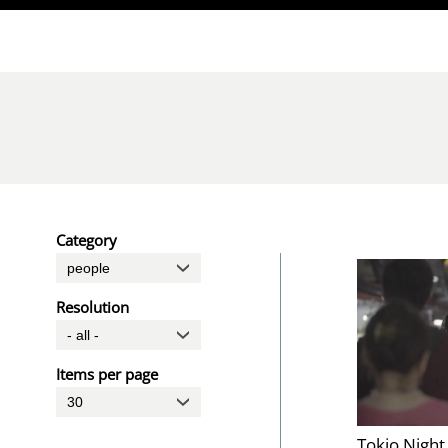
Direkt zum Inhalt
Category
Resolution
Items per page
Tokio Night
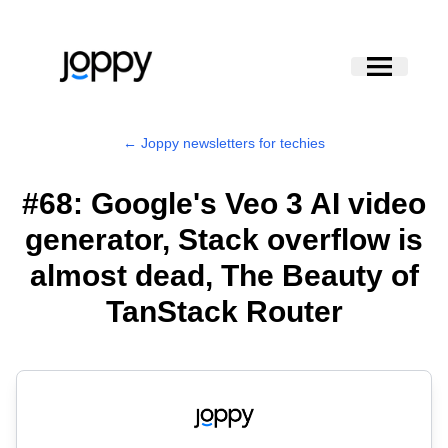
← Joppy newsletters for techies
#68: Google's Veo 3 AI video
generator, Stack overflow is
almost dead, The Beauty of
TanStack Router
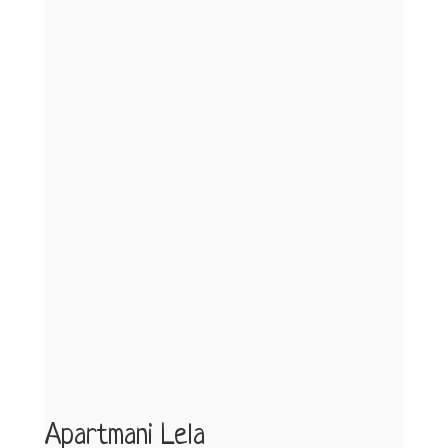
Apartmani Lela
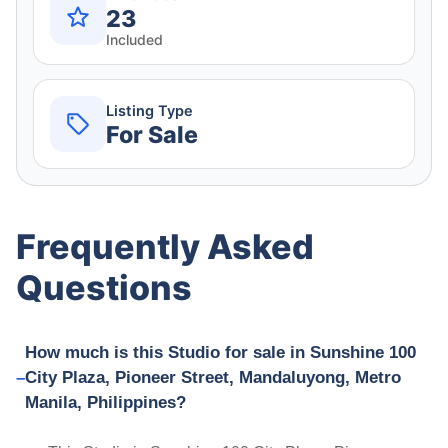
23
Included
Listing Type
For Sale
Frequently Asked
Questions
How much is this Studio for sale in Sunshine 100
City Plaza, Pioneer Street, Mandaluyong, Metro
Manila, Philippines?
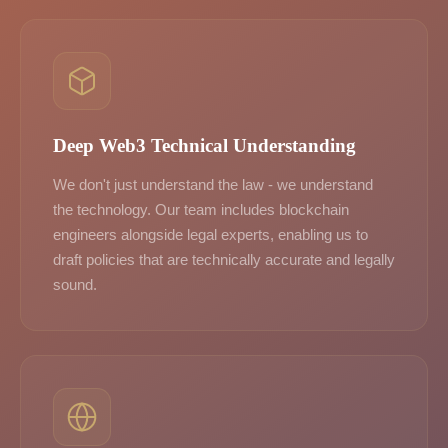
Deep Web3 Technical Understanding
We don't just understand the law - we understand
the technology. Our team includes blockchain
engineers alongside legal experts, enabling us to
draft policies that are technically accurate and legally
sound.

#####

TASK DETAILS
The lines from the one holding "City Plaza, Pioneer" to the final line of the entries are to be duplicated exactly, and the pictures are to be left out.

ANSWER SPACE
City Plaza, Pioneer Street, Mandaluyong, Metro
Manila, Philippines?
Deep Web3 Technical Understanding
We don't just understand the law - we understand
the technology. Our team includes blockchain
engineers alongside legal experts, enabling us to
draft policies that are technically accurate and legally
sound.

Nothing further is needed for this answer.